Directions for this task: Each record needs to be echoed exactly; can you do that?

Material provided:

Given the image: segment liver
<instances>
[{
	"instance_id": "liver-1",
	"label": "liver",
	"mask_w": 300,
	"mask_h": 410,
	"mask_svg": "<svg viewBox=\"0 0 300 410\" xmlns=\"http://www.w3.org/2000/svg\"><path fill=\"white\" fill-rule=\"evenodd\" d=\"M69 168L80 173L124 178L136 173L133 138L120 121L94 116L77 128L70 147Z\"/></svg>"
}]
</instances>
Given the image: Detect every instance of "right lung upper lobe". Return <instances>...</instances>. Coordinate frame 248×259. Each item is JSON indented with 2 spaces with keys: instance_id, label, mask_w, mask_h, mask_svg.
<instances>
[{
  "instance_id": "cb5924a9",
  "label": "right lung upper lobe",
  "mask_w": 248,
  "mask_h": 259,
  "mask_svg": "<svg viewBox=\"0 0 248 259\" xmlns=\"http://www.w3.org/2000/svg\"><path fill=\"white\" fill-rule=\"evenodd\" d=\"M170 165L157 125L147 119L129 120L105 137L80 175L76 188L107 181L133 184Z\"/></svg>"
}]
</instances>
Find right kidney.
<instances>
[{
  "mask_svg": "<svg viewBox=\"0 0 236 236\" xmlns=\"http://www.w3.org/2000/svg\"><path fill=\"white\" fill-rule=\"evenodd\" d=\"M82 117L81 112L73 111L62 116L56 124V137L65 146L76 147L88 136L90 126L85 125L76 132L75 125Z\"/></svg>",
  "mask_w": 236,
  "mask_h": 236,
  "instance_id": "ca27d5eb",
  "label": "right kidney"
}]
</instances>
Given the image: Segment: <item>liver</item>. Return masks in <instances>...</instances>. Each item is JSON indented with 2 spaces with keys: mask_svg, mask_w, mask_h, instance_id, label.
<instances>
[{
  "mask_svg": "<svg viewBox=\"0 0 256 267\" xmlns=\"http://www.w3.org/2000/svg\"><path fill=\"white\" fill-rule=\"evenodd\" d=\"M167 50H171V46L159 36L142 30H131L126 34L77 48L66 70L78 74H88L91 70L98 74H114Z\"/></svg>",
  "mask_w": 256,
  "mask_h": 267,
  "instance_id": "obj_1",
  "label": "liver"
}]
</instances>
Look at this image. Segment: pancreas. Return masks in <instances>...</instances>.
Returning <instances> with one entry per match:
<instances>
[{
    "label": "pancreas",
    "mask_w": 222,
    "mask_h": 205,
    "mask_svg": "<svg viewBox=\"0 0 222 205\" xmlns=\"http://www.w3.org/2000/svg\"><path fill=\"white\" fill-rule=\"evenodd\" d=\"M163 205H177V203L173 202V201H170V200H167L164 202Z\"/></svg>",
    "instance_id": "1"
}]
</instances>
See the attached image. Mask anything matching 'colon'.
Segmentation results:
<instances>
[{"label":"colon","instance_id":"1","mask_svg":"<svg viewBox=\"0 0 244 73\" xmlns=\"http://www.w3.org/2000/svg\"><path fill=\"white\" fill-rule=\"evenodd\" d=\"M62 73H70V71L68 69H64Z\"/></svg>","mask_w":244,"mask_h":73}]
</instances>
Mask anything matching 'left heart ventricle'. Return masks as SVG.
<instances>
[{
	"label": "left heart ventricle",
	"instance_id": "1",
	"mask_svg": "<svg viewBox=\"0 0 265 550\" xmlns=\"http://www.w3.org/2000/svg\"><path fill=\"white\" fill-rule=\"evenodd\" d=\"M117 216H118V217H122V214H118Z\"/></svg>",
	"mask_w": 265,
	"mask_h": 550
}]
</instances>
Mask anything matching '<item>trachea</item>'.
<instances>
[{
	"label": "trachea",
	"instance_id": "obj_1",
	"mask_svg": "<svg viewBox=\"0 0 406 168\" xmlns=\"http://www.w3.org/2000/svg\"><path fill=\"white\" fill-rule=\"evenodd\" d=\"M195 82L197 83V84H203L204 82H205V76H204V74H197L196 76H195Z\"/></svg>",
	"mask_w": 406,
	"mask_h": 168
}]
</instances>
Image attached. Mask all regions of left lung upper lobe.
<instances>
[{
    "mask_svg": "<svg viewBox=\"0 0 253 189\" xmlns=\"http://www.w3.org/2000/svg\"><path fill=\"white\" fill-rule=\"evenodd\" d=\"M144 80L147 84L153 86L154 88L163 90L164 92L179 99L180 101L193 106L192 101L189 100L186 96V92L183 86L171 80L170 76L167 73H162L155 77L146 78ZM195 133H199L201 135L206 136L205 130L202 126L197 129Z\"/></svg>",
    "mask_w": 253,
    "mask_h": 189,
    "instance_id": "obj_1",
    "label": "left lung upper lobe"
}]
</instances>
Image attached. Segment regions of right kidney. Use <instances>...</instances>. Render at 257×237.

Expected output:
Given the image: segment liver
<instances>
[{
	"instance_id": "liver-1",
	"label": "liver",
	"mask_w": 300,
	"mask_h": 410,
	"mask_svg": "<svg viewBox=\"0 0 300 410\" xmlns=\"http://www.w3.org/2000/svg\"><path fill=\"white\" fill-rule=\"evenodd\" d=\"M69 168L80 173L124 178L136 173L133 138L120 121L94 116L77 128L70 147Z\"/></svg>"
}]
</instances>
Given the image: Detect every instance of "right lung upper lobe". Return <instances>...</instances>. Coordinate frame 248×259. Each item is JSON indented with 2 spaces with keys: instance_id, label, mask_w, mask_h, mask_svg.
<instances>
[{
  "instance_id": "cb5924a9",
  "label": "right lung upper lobe",
  "mask_w": 248,
  "mask_h": 259,
  "mask_svg": "<svg viewBox=\"0 0 248 259\" xmlns=\"http://www.w3.org/2000/svg\"><path fill=\"white\" fill-rule=\"evenodd\" d=\"M170 165L157 125L147 119L129 120L105 137L80 175L76 188L107 181L133 184Z\"/></svg>"
}]
</instances>
Find right kidney.
<instances>
[{
  "mask_svg": "<svg viewBox=\"0 0 236 236\" xmlns=\"http://www.w3.org/2000/svg\"><path fill=\"white\" fill-rule=\"evenodd\" d=\"M82 117L81 112L73 111L62 116L56 124V137L65 146L76 147L88 136L90 126L85 125L76 132L75 125Z\"/></svg>",
  "mask_w": 236,
  "mask_h": 236,
  "instance_id": "ca27d5eb",
  "label": "right kidney"
}]
</instances>
Given the image: Segment: <item>liver</item>. Return masks in <instances>...</instances>. Each item is JSON indented with 2 spaces with keys: mask_svg, mask_w, mask_h, instance_id, label.
<instances>
[{
  "mask_svg": "<svg viewBox=\"0 0 256 267\" xmlns=\"http://www.w3.org/2000/svg\"><path fill=\"white\" fill-rule=\"evenodd\" d=\"M167 50H171V46L159 36L142 30H131L126 34L77 48L66 70L78 74H88L91 70L98 74H114Z\"/></svg>",
  "mask_w": 256,
  "mask_h": 267,
  "instance_id": "obj_1",
  "label": "liver"
}]
</instances>
Look at this image. Segment: pancreas. Return masks in <instances>...</instances>.
Returning <instances> with one entry per match:
<instances>
[{
    "label": "pancreas",
    "mask_w": 222,
    "mask_h": 205,
    "mask_svg": "<svg viewBox=\"0 0 222 205\" xmlns=\"http://www.w3.org/2000/svg\"><path fill=\"white\" fill-rule=\"evenodd\" d=\"M163 205H177V203L173 202V201H170V200H167L164 202Z\"/></svg>",
    "instance_id": "1"
}]
</instances>
See the attached image. Mask anything matching 'colon'.
Segmentation results:
<instances>
[{"label":"colon","instance_id":"1","mask_svg":"<svg viewBox=\"0 0 244 73\" xmlns=\"http://www.w3.org/2000/svg\"><path fill=\"white\" fill-rule=\"evenodd\" d=\"M62 73H70V71L68 69H64Z\"/></svg>","mask_w":244,"mask_h":73}]
</instances>
Mask anything matching 'left heart ventricle'. Return masks as SVG.
<instances>
[{
	"label": "left heart ventricle",
	"instance_id": "1",
	"mask_svg": "<svg viewBox=\"0 0 265 550\" xmlns=\"http://www.w3.org/2000/svg\"><path fill=\"white\" fill-rule=\"evenodd\" d=\"M117 216H118V217H122V214H118Z\"/></svg>",
	"mask_w": 265,
	"mask_h": 550
}]
</instances>
Mask anything matching '<item>trachea</item>'.
<instances>
[{
	"label": "trachea",
	"instance_id": "obj_1",
	"mask_svg": "<svg viewBox=\"0 0 406 168\" xmlns=\"http://www.w3.org/2000/svg\"><path fill=\"white\" fill-rule=\"evenodd\" d=\"M195 82L197 83V84H203L204 82H205V76H204V74H197L196 76H195Z\"/></svg>",
	"mask_w": 406,
	"mask_h": 168
}]
</instances>
Image attached. Mask all regions of left lung upper lobe.
<instances>
[{
    "mask_svg": "<svg viewBox=\"0 0 253 189\" xmlns=\"http://www.w3.org/2000/svg\"><path fill=\"white\" fill-rule=\"evenodd\" d=\"M144 80L147 84L153 86L154 88L163 90L164 92L179 99L180 101L193 106L192 101L189 100L186 96V92L183 86L171 80L170 76L167 73H162L155 77L146 78ZM195 133H199L201 135L206 136L205 130L202 126L197 129Z\"/></svg>",
    "mask_w": 253,
    "mask_h": 189,
    "instance_id": "obj_1",
    "label": "left lung upper lobe"
}]
</instances>
Image attached. Segment regions of right kidney. Use <instances>...</instances>. Render at 257×237.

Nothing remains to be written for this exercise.